Cinzia era al settimo cielo per il matrimonio e per il regalo di fidanzamento: finalmente non si sarebbe più sentita una borgatara, ora che sopra la sua testa c’erano le meraviglie più grandi di Roma.
Non avrebbe più invidiato le clienti del negozio del centro in cui lavorava; anzi, stava pensando di organizzare il ricevimento di nozze direttamente dentro Castel Sant’Angelo sopra casa sua: questo sì che avrebbe fatto morire d’invidia qualsiasi altra ragazza!
Un attimo prima di uscire di casa gettò uno sguardo alla televisione accesa su un’edizione straordinaria del TG. Le immagini mostravano il Duomo di Milano sospeso su un palazzo di Via Cadorna, che le sembrava familiare. Dove aveva già visto quel palazzo? Forse in una foto a casa di Eugenio. Ah sì, certo, quella foto che ritraeva quel palazzo così strano: era una foto a cui Eugenio era particolarmente legato. Ma chi abitava in quel palazzo? Eugenio aveva fatto la foto anni prima, quando ancora non si conoscevano… D’improvviso ricordò: quello era il palazzo in cui abitava Lara, la ex di Eugenio.
Un sospetto si fece strada nello stomaco fino ad arrivare al cervello: chiamò Eugenio, ma lui non rispose al telefono, quindi corse a casa sua.
«Sei stato tu?» chiese urlando in preda alla rabbia.
«A fare cosa, amore?» domandò Eugenio cercando di calmarla.
«Lo sai, bastardo! Sei stato tu a regalare a Lara il Duomo di Milano?» urlò in preda all’isteria.
«Ma no, amore, ti giuro che non…»
«Dimmi la verità, stronzo! Dimmelo!»
«Ma no, lasciami spiegare…»
«Che vuoi spiegare? Che la ami ancora? Lo sapevo, l’hai sempre amata, l’hai sempre amata più di me! Non dovevo fidarmi di te, sei un bastardo!» gridò battendogli i pugni sul petto. «Quando l’hai vista?», domandò.

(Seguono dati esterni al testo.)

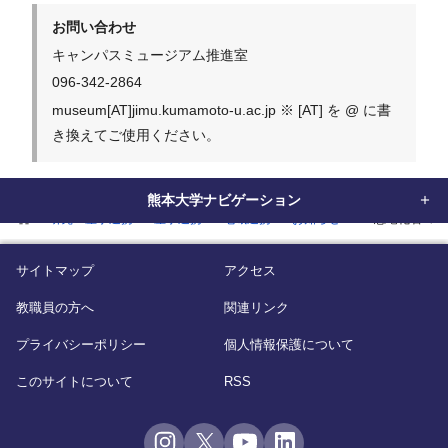
お問い合わせ
キャンパスミュージアム推進室
096-342-2864
museum[AT]jimu.kumamoto-u.ac.jp ※ [AT] を @ に書
き換えてご使用ください。
熊本大学ナビゲーション
home
研究・産学連携
産学連携
地域連携
お知らせ
「恐竜化石コラ
サイトマップ
アクセス
教職員の方へ
関連リンク
プライバシーポリシー
個人情報保護について
このサイトについて
RSS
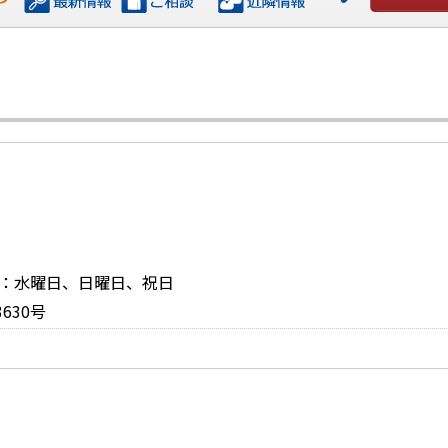
お問い合
休日：水曜日、日曜日、祝日
630号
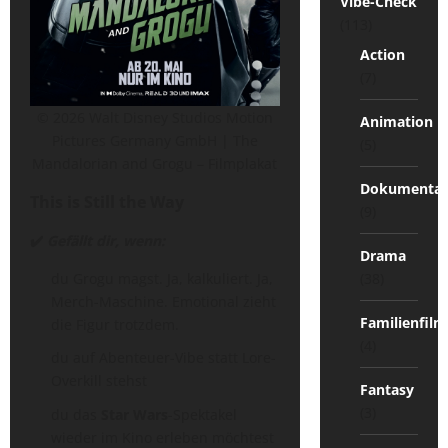
Vibe-Check
(113)
Action
(7)
© 2026 Walt Disney Studios Motion
Animation
Pictures Germany GmbH | The
(5)
Mandalorian and Grogu – Filmplakat
Dokumentat
This is Still the Way
(9)
✔️
Gefällt dir, wenn:
Drama
du Grogu magst. Ja, kalkuliert. Ja,
(38)
Merch-Maschine. Emotional zieht
Familienfilm
die Figur trotzdem.
(4)
du auf Abenteuer-Vibe statt Lore-
Overkill stehst
Fantasy
(3)
du das
Star Wars
-Spektakel
wieder im Kino erleben möchtest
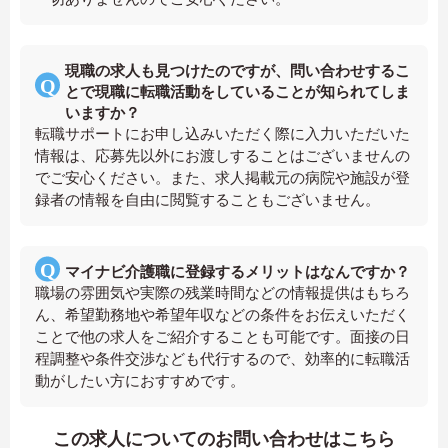
現職の求人も見つけたのですが、問い合わせするこ
とで現職に転職活動をしていることが知られてしま
いますか？
転職サポートにお申し込みいただく際に入力いただいた
情報は、応募先以外にお渡しすることはございませんの
でご安心ください。また、求人掲載元の病院や施設が登
録者の情報を自由に閲覧することもございません。
マイナビ介護職に登録するメリットはなんですか？
職場の雰囲気や実際の残業時間などの情報提供はもちろ
ん、希望勤務地や希望年収などの条件をお伝えいただく
ことで他の求人をご紹介することも可能です。面接の日
程調整や条件交渉なども代行するので、効率的に転職活
動がしたい方におすすめです。
この求人についてのお問い合わせはこちら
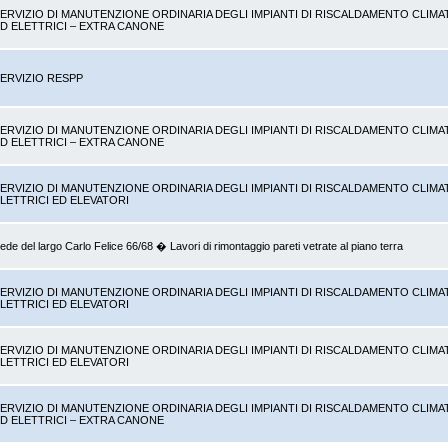
ERVIZIO DI MANUTENZIONE ORDINARIA DEGLI IMPIANTI DI RISCALDAMENTO CLIMA
D ELETTRICI – EXTRA CANONE
ERVIZIO RESPP
ERVIZIO DI MANUTENZIONE ORDINARIA DEGLI IMPIANTI DI RISCALDAMENTO CLIMA
D ELETTRICI – EXTRA CANONE
ERVIZIO DI MANUTENZIONE ORDINARIA DEGLI IMPIANTI DI RISCALDAMENTO CLIMA
LETTRICI ED ELEVATORI
ede del largo Carlo Felice 66/68 � Lavori di rimontaggio pareti vetrate al piano terra
ERVIZIO DI MANUTENZIONE ORDINARIA DEGLI IMPIANTI DI RISCALDAMENTO CLIMA
LETTRICI ED ELEVATORI
ERVIZIO DI MANUTENZIONE ORDINARIA DEGLI IMPIANTI DI RISCALDAMENTO CLIMA
LETTRICI ED ELEVATORI
ERVIZIO DI MANUTENZIONE ORDINARIA DEGLI IMPIANTI DI RISCALDAMENTO CLIMA
D ELETTRICI – EXTRA CANONE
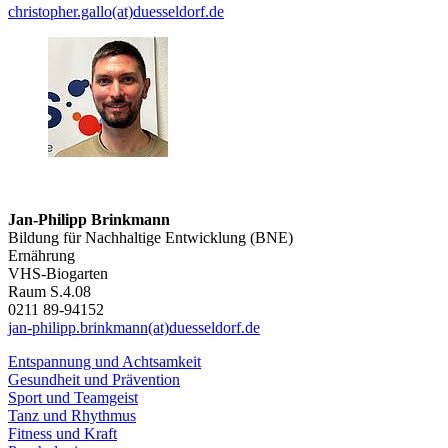
christopher.gallo(at)duesseldorf.de
Jan-Philipp Brinkmann
Bildung für Nachhaltige Entwicklung (BNE)
Ernährung
VHS-Biogarten
Raum S.4.08
0211 89-94152
jan-philipp.brinkmann(at)duesseldorf.de
Entspannung und Achtsamkeit
Gesundheit und Prävention
Sport und Teamgeist
Tanz und Rhythmus
Fitness und Kraft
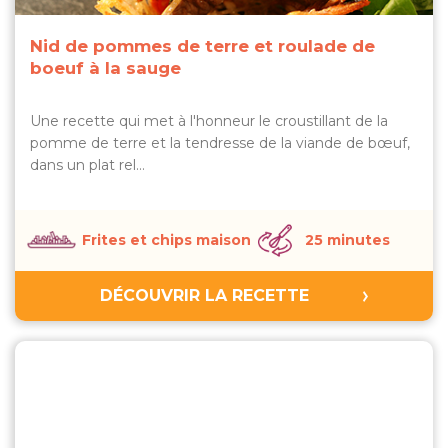
Nid de pommes de terre et roulade de
boeuf à la sauge
Une recette qui met à l'honneur le croustillant de la
pomme de terre et la tendresse de la viande de bœuf,
dans un plat rel…
Frites et chips maison
25 minutes
DÉCOUVRIR LA RECETTE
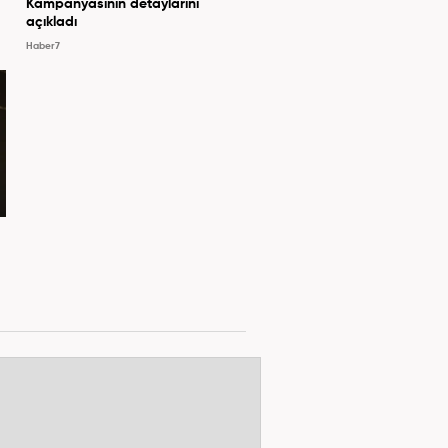
Kampanyasının detaylarını
açıkladı
Haber7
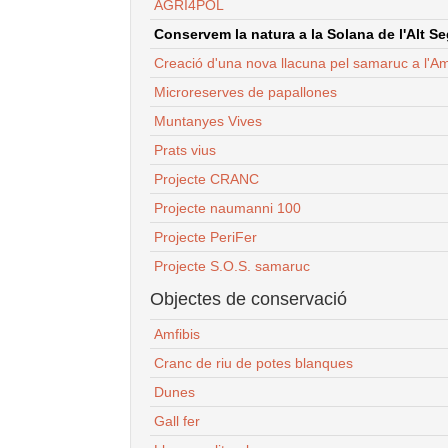
AGRI4POL
Conservem la natura a la Solana de l'Alt Seg
Creació d'una nova llacuna pel samaruc a l'Am
Microreserves de papallones
Muntanyes Vives
Prats vius
Projecte CRANC
Projecte naumanni 100
Projecte PeriFer
Projecte S.O.S. samaruc
Objectes de conservació
Amfibis
Cranc de riu de potes blanques
Dunes
Gall fer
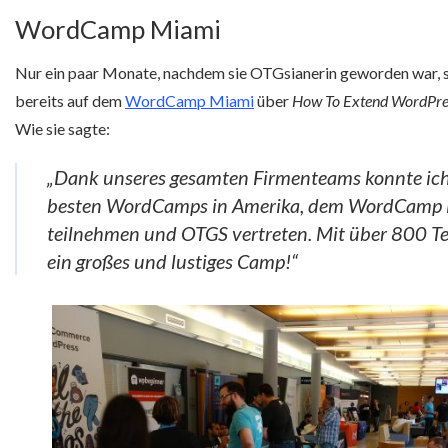
WordCamp Miami
Nur ein paar Monate, nachdem sie OTGsianerin geworden war, 
bereits auf dem
WordCamp Miami
über
How To Extend WordPres
Wie sie sagte:
„Dank unseres gesamten Firmenteams konnte ich
besten WordCamps in Amerika, dem WordCamp
teilnehmen und OTGS vertreten. Mit über 800 T
ein großes und lustiges Camp!“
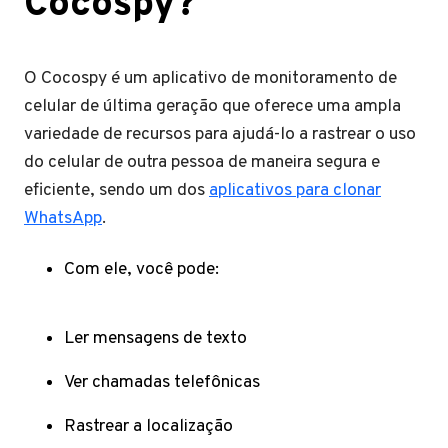
Cocospy?
O Cocospy é um aplicativo de monitoramento de
celular de última geração que oferece uma ampla
variedade de recursos para ajudá-lo a rastrear o uso
do celular de outra pessoa de maneira segura e
eficiente, sendo um dos
aplicativos para clonar
WhatsApp
.
Com ele, você pode:
Ler mensagens de texto
Ver chamadas telefônicas
Rastrear a localização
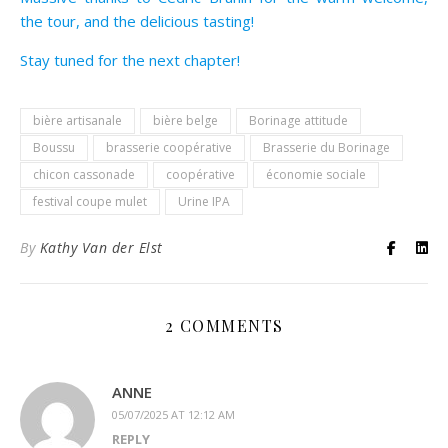
the tour, and the delicious tasting!
Stay tuned for the next chapter!
bière artisanale
bière belge
Borinage attitude
Boussu
brasserie coopérative
Brasserie du Borinage
chicon cassonade
coopérative
économie sociale
festival coupe mulet
Urine IPA
By
Kathy Van der Elst
2 COMMENTS
ANNE
05/07/2025 AT 12:12 AM
REPLY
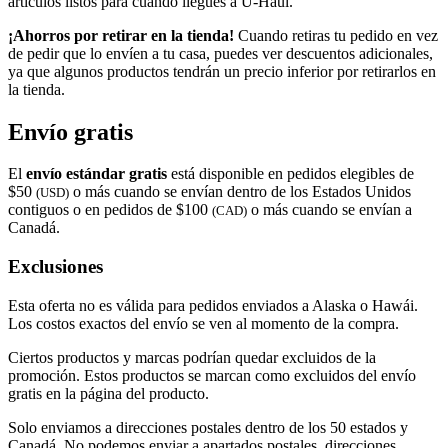
artículos listos para cuando llegues a
U-Haul
.
¡Ahorros por retirar en la tienda!
Cuando retiras tu pedido en vez
de pedir que lo envíen a tu casa, puedes ver descuentos adicionales,
ya que algunos productos tendrán un precio inferior por retirarlos en
la tienda.
Envío gratis
El
envío estándar gratis
está disponible en pedidos elegibles de
$50
o más cuando se envían dentro de los Estados Unidos
(USD)
contiguos o en pedidos de $100
o más cuando se envían a
(CAD)
Canadá.
Exclusiones
Esta oferta no es válida para pedidos enviados a Alaska o Hawái.
Los costos exactos del envío se ven al momento de la compra.
Ciertos productos y marcas podrían quedar excluidos de la
promoción. Estos productos se marcan como excluidos del envío
gratis en la página del producto.
Solo enviamos a direcciones postales dentro de los 50 estados y
Canadá. No podemos enviar a apartados postales, direcciones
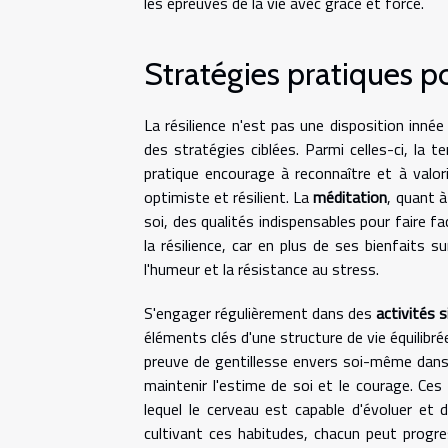
les épreuves de la vie avec grâce et force.
Stratégies pratiques po
La résilience n'est pas une disposition inn
des stratégies ciblées. Parmi celles-ci, la 
pratique encourage à reconnaître et à valori
optimiste et résilient. La
méditation
, quant à
soi, des qualités indispensables pour faire fa
la résilience, car en plus de ses bienfaits su
l'humeur et la résistance au stress.
S'engager régulièrement dans des
activités s
éléments clés d'une structure de vie équilibrée 
preuve de gentillesse envers soi-même dan
maintenir l'estime de soi et le courage. Ces
lequel le cerveau est capable d'évoluer et
cultivant ces habitudes, chacun peut progre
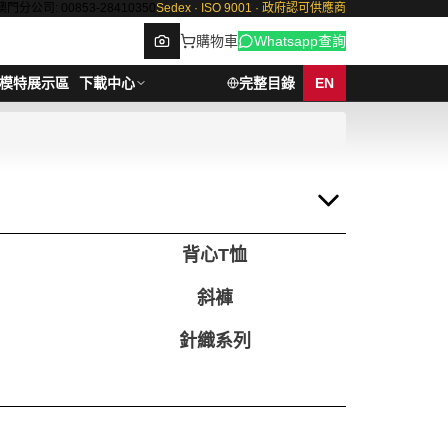
澳門分公司: 00853-28410350
Sedex · ISO 9001 · 政府認可供應商
購物車
Whatsapp查詢
模特展示區
下載中心
完整目錄
EN
Browse
背心T恤
斜褲
針織系列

«La scorsa settimana» rispose Eugenio con un sospiro.
«Ma la scorsa settimana tu… eri a Verona per lavo… Mi hai mentito! Non eri a Verona! Sei andato da lei!»
Con la testa bassa, Eugenio sussurrò: «Sì»
«Ci sei stato a letto?»
«Cinzia, adesso non…»
«Rispondi, maledetto, ci sei stato a letto?»
«Sì»
«Lo sapevo, bastardo, ti odio! Sei un porco bastardo come tutti gli altri! Non voglio vederti mai più! E riprenditi tutti i tuoi stupidi regali, pezzo di merda!», gridò Cinzia tirandogli addosso l’anello di fidanzamento, subito prima di scappare via.
Eugenio raccolse l’anello e lo guardò: ricordò l’indecisione che aveva provato mentre lo sceglieva, l’eccitazione quando era andato a ritirarlo, dopo averlo fatto incidere, l’emozione mentre lo infilava al dito di Cinzia e le sussurrava: «Tu ed io, per sempre». E ora quel per sempre era diventato mai più.
Strinse l’anello nel pugno e cercò di trattenere le lacrime.
Poi, aprì Facebook sul telefono e vide che la timeline si stava riempiendo di foto dei monumenti di Roma che tornavano al loro posto.
Il Colosseo, Porta Pia, Fontana di Trevi, l’Isola Tiberina. Quando fu sicuro che tutti i monumenti erano tornati nel loro luogo d’origine, compose un numero sul telefono a attese la risposta. Dopo due squilli una voce di donna rispose:
«Pronto?»
«Lara, sei tu?», chiese Eugenio.
«Sì», rispose la donna.
«È tutto a posto adesso, grazie dell’aiuto».
Lara sembrò sul punto di dire qualcosa, poi fece un sospiro e attaccò.
Dopo qualche minuto, anche il Duomo di Milano tornò al suo posto.